Triggering receptor expressed on myeloid cells 1 (TREM-1) is critically involved in the pathogenesis of rheumatoid arthritis (RA). In contrast to cytokine blockers, therapeutic blockade of TREM-1 can blunt excessive inflammation while preserving the capacity for microbial control. However, the nature of the TREM-1 ligand(s) and mechanisms of TREM-1 signalling are still not yet well understood, impeding the development of clinically relevant inhibitors of TREM-1. The aim of this study was to evaluate the anti-arthritic activity of a novel, ligand-independent TREM-1 inhibitory nonapeptide GF9 that was rationally designed using the signalling chain homo oligomerization (SCHOOL) model of cell signalling.
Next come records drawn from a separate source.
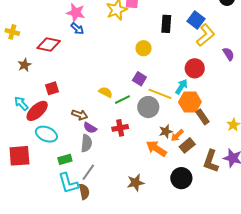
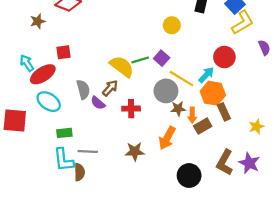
yellow semicircle: (106, 92) -> (122, 66), size x1.6
green line: (122, 100) -> (140, 60), moved
brown arrow: (80, 115) -> (110, 88), moved, turned -77
brown star: (166, 131) -> (178, 109), moved
orange arrow: (177, 135) -> (192, 115), moved, turned -56
gray semicircle: (87, 143) -> (83, 89), moved, turned -30
brown rectangle: (187, 145) -> (203, 126), moved
orange arrow: (156, 148) -> (167, 138), turned -105
gray line: (88, 172) -> (88, 151), turned 48
brown star: (136, 183) -> (135, 151), moved

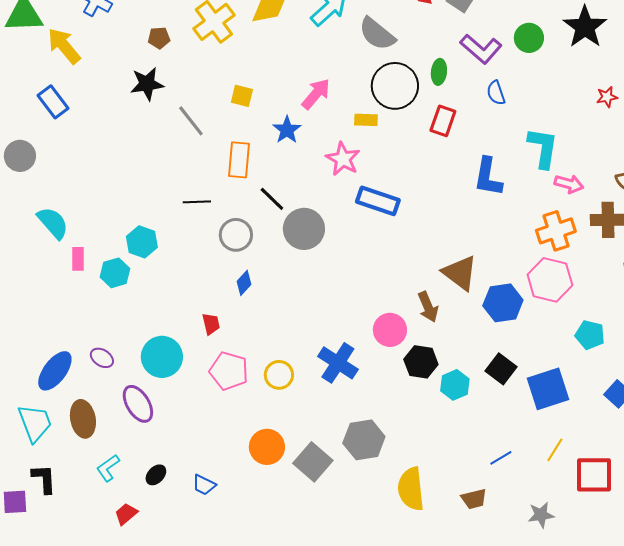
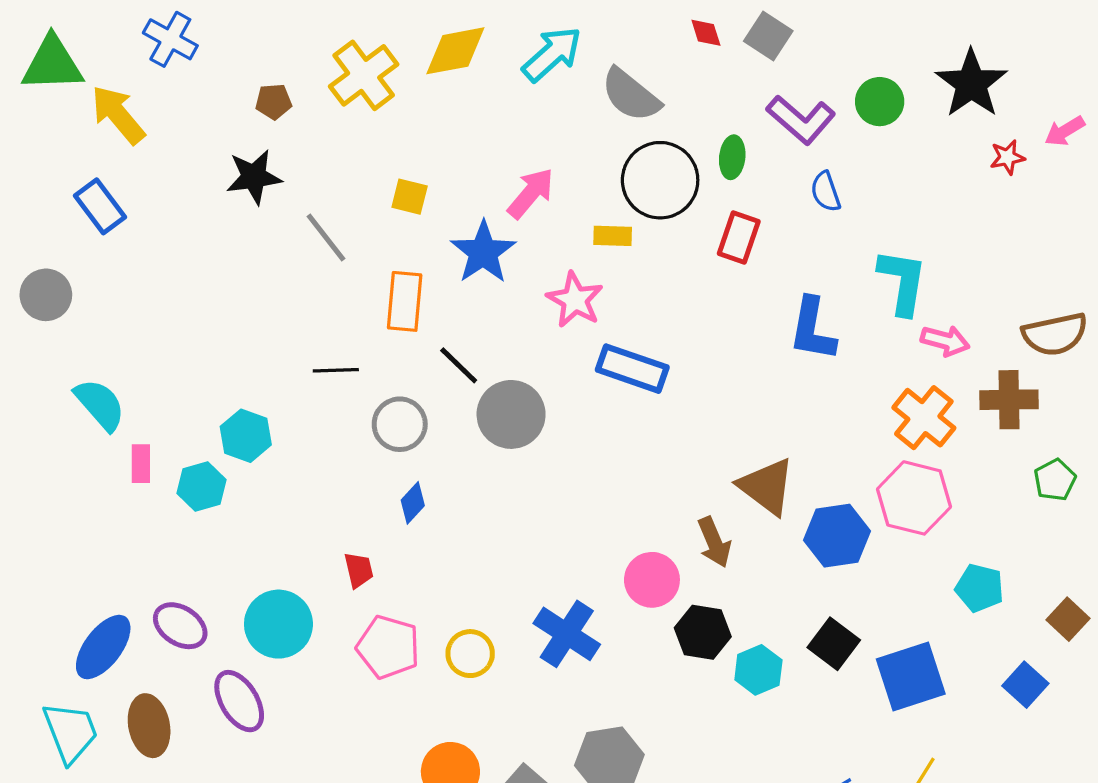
red star: (607, 97) -> (1007, 157), moved
blue star: (287, 130) -> (483, 252), size x1.4
orange cross: (556, 231) -> (924, 418), turned -33
purple ellipse: (102, 358) -> (180, 626), size x1.4

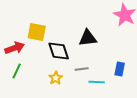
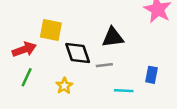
gray line: (82, 69) -> (104, 65), moved
yellow star: (56, 78) -> (64, 86), moved

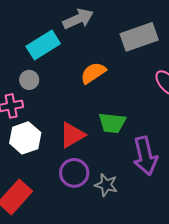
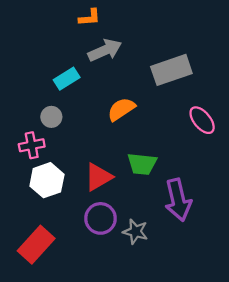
cyan rectangle: (43, 45) -> (67, 79), size x0.7

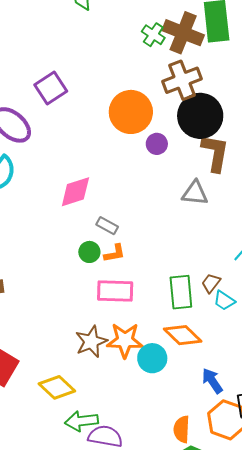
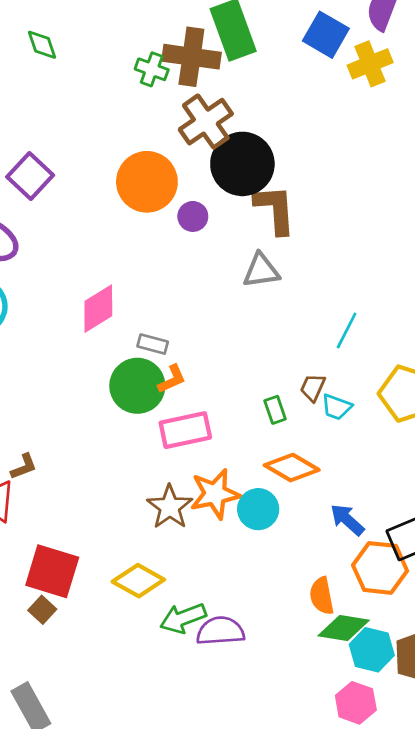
green circle: (89, 252) -> (137, 386), size x1.8
green rectangle: (181, 292) -> (275, 410), size x0.6

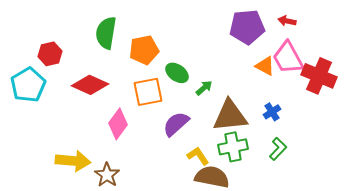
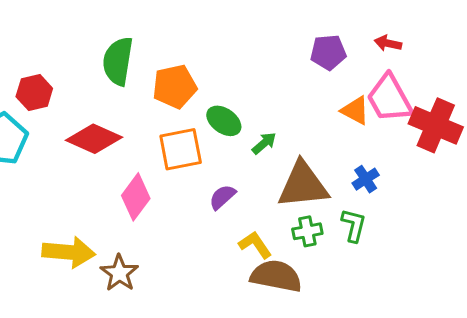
purple pentagon: (247, 27) -> (328, 52), size x0.7
purple semicircle: (176, 124) -> (222, 197), size x0.7
green cross: (233, 147) -> (307, 231), size x0.7
green L-shape: (278, 149) -> (354, 225), moved, turned -30

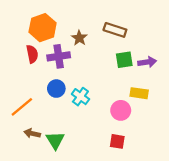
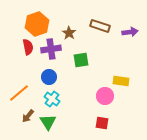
green square: (124, 60) -> (81, 60), moved
purple arrow: (147, 62) -> (130, 32), moved
cyan cross: (80, 97) -> (52, 99), moved
brown arrow: (32, 133) -> (28, 116), turned -64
Free GF9 and GF9 bound to macrophage-targeted nanoparticles that mimic human high-density lipoproteins (GF9-HDL) were used to treat collagen-induced arthritis (CIA). We also tested if 31-mer peptides with sequences from GF9 and helices 4 (GE31) and 6 (GA31) of the major HDL protein, apolipoprotein A-I, are able to perform three functions: assist in the self-assembly of GA/E31-HDL, target these particles to macrophages and block TREM-1 signalling. We showed that GF9, but not control peptide, ameliorated CIA and protected against bone and cartilage damage. The therapeutic effect of GF9 was accompanied by a reduction in the plasma levels of macrophage colony-stimulating factor and pro-inflammatory cytokines such as tumour necrosis factor-α, interleukin (IL)-1 and IL-6. Incorporation of GF9 alone or as a part of GE31 and GA31 peptides into HDL significantly increased its therapeutic efficacy. Collectively, our findings suggest that TREM-1 inhibitory SCHOOL sequences may be promising alternatives for the treatment of RA.
Keywords: collagen-induced arthritis; inflammation; macrophages; signalling chain homo-oligomerization model of cell signalling; targeted delivery; therapeutic peptides; triggering receptor expressed on myeloid cells 1.
© 2017 The Authors. Journal of Cellular and Molecular Medicine published by John Wiley & Sons Ltd and Foundation for Cellular and Molecular Medicine.